One Patch is All You Need: Joint Surface Material Reconstruction and Classification from Minimal Visual Cues
Sindhuja Penchala, Gavin Money, Gabriel Marques, Samuel Wood, Jessica Kirschman, Travis Atkison, Shahram Rahimi, Noorbakhsh Amiri Golilarz
TL;DR
The paper tackles surface material reconstruction and classification from minimal visual cues by proposing SMARC, a mask-aware, partial-convolution U-Net with a multi-scale classification head. It jointly performs inpainting and material recognition under only 10% visible input, achieving PSNR $17.55$ dB and accuracy $85.10\%$ on the Touch and Go dataset, outperforming five strong baselines (CAEs, ViT, MAE, Swin, DETR). SMARC emphasizes mask propagation and dilated partial convolutions to maintain spatial fidelity and semantic awareness in highly sparse observations, while delivering real-time inference at approximately $19.1$M parameters per second.

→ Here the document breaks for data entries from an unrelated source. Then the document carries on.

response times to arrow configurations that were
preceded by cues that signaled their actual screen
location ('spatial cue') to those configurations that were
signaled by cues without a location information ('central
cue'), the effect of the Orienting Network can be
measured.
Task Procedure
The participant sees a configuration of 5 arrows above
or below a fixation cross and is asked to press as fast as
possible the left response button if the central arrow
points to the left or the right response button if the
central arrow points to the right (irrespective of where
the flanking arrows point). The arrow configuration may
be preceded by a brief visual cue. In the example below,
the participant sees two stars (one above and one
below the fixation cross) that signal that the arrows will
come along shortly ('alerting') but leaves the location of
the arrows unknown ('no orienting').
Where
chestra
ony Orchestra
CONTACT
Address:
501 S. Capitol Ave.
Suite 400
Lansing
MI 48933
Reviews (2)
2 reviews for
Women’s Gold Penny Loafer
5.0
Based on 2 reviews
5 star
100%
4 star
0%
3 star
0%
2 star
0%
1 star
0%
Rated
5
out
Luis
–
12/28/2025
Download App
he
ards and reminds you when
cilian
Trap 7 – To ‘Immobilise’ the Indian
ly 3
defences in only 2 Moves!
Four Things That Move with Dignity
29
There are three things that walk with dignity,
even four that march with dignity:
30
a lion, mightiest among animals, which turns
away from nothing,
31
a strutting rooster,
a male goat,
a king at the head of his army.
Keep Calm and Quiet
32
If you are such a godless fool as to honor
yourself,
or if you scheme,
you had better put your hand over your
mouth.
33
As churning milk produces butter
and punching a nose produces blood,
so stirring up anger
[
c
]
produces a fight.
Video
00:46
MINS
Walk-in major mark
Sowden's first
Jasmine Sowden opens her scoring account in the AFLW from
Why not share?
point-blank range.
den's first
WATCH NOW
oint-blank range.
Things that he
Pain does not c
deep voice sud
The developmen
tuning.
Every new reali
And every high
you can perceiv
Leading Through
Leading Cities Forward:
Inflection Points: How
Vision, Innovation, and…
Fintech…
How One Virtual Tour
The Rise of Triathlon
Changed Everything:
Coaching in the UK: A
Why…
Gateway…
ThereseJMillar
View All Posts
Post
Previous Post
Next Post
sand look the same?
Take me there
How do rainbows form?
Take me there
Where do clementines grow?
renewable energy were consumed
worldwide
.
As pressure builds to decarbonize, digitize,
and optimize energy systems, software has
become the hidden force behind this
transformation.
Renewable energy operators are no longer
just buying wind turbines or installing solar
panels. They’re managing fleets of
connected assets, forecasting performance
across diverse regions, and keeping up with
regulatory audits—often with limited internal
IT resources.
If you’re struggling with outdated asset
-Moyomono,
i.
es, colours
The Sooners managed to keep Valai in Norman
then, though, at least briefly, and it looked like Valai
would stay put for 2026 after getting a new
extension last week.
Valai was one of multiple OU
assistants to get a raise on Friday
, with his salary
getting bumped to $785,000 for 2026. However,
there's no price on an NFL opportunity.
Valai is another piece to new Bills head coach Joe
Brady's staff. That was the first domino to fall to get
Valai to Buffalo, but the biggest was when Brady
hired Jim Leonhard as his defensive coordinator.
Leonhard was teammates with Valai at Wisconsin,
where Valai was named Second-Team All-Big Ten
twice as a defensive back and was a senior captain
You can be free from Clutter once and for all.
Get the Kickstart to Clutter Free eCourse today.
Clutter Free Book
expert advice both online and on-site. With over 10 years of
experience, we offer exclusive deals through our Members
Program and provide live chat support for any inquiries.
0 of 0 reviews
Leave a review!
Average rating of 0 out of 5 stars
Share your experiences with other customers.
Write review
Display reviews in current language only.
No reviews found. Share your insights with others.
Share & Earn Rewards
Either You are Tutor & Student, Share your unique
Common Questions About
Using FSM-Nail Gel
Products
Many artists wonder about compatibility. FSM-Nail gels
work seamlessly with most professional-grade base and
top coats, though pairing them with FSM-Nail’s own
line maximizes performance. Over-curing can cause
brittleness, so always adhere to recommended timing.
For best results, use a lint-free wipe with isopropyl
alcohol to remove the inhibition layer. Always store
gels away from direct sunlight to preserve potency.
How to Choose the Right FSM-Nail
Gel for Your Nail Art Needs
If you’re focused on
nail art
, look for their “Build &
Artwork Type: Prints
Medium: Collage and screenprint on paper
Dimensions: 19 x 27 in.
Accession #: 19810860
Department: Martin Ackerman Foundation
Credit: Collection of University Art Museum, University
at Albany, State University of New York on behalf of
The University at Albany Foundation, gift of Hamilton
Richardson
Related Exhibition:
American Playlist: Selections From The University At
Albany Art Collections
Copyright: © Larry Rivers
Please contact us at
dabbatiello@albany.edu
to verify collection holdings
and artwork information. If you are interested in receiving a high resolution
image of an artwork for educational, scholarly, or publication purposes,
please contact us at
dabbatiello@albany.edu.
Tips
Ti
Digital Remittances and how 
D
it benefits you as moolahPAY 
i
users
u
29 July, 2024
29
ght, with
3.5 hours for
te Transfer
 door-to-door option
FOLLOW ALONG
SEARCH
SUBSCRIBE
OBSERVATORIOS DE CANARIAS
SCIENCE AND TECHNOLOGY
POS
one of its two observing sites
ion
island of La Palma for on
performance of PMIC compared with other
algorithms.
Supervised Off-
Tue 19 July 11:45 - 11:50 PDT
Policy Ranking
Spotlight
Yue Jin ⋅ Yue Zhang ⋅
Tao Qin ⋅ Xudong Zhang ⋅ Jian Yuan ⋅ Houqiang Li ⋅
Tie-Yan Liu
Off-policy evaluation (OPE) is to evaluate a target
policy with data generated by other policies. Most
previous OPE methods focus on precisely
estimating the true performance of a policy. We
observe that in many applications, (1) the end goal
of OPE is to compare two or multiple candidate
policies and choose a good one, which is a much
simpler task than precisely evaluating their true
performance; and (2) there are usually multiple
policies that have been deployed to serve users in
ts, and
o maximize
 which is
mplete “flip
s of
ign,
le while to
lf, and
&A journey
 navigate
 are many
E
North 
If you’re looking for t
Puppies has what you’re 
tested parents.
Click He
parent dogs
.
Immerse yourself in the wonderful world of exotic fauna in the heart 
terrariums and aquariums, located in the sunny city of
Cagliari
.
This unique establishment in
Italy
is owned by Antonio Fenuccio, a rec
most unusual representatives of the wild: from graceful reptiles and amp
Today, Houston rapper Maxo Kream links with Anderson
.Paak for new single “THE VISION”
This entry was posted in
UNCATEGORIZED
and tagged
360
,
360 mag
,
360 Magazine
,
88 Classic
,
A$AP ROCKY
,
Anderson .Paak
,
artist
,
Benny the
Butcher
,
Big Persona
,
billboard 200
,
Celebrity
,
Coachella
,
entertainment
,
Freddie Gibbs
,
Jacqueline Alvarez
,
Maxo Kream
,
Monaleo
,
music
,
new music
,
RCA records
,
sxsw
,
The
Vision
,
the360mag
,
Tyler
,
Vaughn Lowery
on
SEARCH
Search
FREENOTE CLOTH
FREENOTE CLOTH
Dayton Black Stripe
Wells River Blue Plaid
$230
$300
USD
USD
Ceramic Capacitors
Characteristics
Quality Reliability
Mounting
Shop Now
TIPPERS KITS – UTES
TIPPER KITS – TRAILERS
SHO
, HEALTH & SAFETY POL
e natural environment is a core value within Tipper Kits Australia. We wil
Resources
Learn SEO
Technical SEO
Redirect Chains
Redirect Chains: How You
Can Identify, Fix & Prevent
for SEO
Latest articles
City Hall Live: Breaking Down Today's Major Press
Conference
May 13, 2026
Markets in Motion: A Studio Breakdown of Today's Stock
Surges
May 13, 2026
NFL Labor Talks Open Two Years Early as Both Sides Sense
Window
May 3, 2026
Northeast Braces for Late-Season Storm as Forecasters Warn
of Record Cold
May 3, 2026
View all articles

The work demonstrates the practical viability of minimal-vision surface understanding for robotic perception, offering a foundation for robust shape-texture inference and material categorization in constrained environments.
Abstract
Understanding material surfaces from sparse visual cues is critical for applications in robotics, simulation, and material perception. However, most existing methods rely on dense or full-scene observations, limiting their effectiveness in constrained or partial view environment. To address this challenge, we introduce SMARC, a unified model for Surface MAterial Reconstruction and Classification from minimal visual input. By giving only a single 10% contiguous patch of the image, SMARC recognizes and reconstructs the full RGB surface while simultaneously classifying the material category. Our architecture combines a Partial Convolutional U-Net with a classification head, enabling both spatial inpainting and semantic understanding under extreme observation sparsity. We compared SMARC against five models including convolutional autoencoders [17], Vision Transformer (ViT) [13], Masked Autoencoder (MAE) [5], Swin Transformer [9], and DETR [2] using Touch and Go dataset [16] of real-world surface textures. SMARC achieves state-of-the-art results with a PSNR of 17.55 dB and a material classification accuracy of 85.10%. Our findings highlight the advantages of partial convolution in spatial reasoning under missing data and establish a strong foundation for minimal-vision surface understanding.